*PROBLEM TO WORK ON*
Report each line of the data that includes the word "Centre".

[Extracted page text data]
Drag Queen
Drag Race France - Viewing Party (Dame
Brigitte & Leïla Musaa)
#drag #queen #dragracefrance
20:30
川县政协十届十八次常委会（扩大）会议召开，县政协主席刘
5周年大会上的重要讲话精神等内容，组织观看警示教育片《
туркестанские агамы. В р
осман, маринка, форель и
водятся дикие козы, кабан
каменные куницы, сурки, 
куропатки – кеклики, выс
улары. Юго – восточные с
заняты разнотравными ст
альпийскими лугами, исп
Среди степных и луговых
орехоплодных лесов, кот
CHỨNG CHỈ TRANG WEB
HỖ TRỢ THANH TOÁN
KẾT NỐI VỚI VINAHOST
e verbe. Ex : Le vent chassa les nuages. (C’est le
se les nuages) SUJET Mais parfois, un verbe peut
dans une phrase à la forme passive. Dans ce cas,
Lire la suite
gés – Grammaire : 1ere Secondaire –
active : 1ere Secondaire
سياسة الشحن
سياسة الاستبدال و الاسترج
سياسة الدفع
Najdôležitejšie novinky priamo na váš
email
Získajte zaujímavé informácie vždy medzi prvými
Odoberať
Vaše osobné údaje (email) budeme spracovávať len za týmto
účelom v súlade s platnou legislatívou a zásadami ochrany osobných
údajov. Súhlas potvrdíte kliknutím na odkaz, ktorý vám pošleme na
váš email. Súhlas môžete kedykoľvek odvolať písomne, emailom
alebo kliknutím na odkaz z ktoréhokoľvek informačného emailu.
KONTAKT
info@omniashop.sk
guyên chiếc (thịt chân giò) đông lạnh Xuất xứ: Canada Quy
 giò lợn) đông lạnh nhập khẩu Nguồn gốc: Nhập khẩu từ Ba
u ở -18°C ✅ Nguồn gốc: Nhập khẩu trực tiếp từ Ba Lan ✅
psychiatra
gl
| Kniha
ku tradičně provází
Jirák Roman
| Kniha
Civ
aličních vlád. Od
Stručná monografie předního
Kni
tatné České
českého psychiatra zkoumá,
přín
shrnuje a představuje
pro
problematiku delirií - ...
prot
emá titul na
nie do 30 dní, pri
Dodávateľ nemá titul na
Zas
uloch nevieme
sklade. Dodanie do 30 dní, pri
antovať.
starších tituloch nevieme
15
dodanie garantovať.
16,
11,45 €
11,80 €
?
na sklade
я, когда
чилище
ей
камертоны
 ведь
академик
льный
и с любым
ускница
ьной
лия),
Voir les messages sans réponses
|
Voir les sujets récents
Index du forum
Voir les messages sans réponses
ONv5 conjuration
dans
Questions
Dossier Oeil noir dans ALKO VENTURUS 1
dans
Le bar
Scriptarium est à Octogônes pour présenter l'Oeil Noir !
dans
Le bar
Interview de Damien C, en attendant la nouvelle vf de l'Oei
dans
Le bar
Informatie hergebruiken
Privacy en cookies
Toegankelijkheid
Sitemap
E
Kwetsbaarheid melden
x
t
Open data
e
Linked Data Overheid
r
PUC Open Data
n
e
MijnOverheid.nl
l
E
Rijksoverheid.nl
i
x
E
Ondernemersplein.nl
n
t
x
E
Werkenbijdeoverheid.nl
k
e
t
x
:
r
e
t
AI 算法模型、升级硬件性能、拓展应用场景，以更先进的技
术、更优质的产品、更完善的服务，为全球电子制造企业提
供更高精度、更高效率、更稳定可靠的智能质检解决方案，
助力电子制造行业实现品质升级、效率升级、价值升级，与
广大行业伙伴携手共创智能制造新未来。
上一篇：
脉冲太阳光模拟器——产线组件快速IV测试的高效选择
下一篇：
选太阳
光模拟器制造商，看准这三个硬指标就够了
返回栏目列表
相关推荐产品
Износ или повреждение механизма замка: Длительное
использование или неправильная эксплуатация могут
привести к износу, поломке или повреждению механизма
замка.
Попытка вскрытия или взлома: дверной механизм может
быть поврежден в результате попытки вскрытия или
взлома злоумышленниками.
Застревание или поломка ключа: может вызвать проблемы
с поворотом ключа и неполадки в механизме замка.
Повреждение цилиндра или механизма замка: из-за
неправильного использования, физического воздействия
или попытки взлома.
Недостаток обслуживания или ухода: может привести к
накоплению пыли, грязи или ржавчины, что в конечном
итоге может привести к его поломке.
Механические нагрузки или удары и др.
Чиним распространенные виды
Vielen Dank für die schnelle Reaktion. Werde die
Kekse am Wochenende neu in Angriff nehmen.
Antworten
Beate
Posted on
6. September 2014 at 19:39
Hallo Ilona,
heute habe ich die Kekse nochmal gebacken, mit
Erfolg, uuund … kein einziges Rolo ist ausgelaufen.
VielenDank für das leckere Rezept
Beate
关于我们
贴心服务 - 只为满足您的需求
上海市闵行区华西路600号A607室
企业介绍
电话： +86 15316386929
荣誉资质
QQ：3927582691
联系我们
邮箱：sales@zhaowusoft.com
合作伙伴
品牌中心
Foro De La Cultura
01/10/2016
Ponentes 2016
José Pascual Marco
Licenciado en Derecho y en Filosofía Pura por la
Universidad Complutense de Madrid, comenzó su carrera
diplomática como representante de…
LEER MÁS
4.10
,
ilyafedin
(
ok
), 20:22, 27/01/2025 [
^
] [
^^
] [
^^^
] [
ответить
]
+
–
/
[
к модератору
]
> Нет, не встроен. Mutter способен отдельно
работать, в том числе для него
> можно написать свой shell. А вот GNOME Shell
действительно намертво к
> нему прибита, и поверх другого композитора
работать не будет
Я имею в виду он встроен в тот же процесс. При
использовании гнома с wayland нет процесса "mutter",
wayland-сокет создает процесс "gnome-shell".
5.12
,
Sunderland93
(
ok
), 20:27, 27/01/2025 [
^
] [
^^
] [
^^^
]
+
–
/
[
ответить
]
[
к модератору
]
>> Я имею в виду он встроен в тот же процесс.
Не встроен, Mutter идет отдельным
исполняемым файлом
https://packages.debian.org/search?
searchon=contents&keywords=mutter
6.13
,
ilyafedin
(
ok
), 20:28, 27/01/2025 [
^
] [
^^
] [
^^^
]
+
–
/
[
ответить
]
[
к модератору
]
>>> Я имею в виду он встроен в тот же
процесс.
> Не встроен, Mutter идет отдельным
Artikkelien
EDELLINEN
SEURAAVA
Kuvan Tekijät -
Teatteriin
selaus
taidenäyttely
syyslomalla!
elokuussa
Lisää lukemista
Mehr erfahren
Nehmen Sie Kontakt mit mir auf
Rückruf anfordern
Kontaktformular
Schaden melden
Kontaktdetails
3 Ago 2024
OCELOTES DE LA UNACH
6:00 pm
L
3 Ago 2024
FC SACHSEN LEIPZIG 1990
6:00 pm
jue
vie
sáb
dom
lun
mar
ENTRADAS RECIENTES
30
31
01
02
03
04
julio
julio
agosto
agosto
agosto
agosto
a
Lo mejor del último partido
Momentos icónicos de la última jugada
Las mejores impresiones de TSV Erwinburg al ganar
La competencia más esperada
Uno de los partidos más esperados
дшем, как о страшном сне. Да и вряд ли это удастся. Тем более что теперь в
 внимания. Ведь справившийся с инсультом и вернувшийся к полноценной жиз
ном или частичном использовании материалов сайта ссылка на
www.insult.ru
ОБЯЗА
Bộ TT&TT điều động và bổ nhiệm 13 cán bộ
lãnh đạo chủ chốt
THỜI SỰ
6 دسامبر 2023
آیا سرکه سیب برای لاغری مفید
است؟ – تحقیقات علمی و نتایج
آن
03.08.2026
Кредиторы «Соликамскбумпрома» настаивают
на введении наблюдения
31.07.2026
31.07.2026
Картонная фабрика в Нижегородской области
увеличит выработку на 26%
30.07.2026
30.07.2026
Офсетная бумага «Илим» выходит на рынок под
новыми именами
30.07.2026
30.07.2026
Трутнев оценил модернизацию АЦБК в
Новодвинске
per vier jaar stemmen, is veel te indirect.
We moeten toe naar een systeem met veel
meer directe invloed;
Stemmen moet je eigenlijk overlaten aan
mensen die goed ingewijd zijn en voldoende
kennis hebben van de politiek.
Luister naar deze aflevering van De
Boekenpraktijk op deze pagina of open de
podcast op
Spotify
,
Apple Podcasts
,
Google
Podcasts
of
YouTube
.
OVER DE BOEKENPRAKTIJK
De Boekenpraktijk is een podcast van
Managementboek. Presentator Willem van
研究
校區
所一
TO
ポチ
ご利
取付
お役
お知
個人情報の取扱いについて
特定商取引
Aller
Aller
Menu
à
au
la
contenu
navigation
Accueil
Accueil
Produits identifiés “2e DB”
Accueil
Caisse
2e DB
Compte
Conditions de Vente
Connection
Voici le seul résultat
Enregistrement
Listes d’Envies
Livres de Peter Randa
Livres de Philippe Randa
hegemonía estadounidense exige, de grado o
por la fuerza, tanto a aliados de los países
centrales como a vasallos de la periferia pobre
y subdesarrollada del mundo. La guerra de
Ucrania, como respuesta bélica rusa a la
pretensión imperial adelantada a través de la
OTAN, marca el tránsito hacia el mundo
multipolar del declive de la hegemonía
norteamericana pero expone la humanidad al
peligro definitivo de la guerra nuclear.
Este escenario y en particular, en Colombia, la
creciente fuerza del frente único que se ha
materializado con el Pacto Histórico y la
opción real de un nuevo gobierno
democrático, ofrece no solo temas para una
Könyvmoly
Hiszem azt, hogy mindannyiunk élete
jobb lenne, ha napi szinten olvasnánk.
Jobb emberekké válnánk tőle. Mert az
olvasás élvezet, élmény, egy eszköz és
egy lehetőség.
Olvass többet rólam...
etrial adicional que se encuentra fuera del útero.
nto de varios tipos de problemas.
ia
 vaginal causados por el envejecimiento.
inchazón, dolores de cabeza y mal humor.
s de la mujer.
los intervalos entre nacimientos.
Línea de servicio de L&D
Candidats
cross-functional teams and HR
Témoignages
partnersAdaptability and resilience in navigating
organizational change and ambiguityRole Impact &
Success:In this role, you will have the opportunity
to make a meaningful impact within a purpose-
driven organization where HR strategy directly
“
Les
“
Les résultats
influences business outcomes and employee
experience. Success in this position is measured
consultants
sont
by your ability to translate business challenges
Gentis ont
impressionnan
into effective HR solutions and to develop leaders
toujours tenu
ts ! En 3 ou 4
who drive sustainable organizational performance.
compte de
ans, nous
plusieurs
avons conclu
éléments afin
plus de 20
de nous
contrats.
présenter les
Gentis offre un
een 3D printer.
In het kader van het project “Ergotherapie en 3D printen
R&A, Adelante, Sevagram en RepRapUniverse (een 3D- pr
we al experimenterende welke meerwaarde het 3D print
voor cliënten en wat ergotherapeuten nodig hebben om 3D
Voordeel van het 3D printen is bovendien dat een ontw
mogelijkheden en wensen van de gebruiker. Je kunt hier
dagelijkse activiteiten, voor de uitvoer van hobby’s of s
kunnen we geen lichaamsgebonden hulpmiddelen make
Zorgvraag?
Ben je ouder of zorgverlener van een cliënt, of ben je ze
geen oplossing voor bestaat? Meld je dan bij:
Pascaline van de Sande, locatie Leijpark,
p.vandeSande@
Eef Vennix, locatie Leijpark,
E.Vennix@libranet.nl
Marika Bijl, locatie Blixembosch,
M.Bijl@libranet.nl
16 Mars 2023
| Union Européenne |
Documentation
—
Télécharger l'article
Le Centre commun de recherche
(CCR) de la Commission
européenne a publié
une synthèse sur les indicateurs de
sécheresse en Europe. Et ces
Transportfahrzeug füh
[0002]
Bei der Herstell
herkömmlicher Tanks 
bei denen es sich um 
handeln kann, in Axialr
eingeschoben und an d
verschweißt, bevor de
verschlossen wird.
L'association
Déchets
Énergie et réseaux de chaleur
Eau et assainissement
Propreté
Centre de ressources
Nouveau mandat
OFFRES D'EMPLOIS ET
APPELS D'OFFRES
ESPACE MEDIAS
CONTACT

*RESPONSE*
Le Centre commun de recherche
Centre de ressources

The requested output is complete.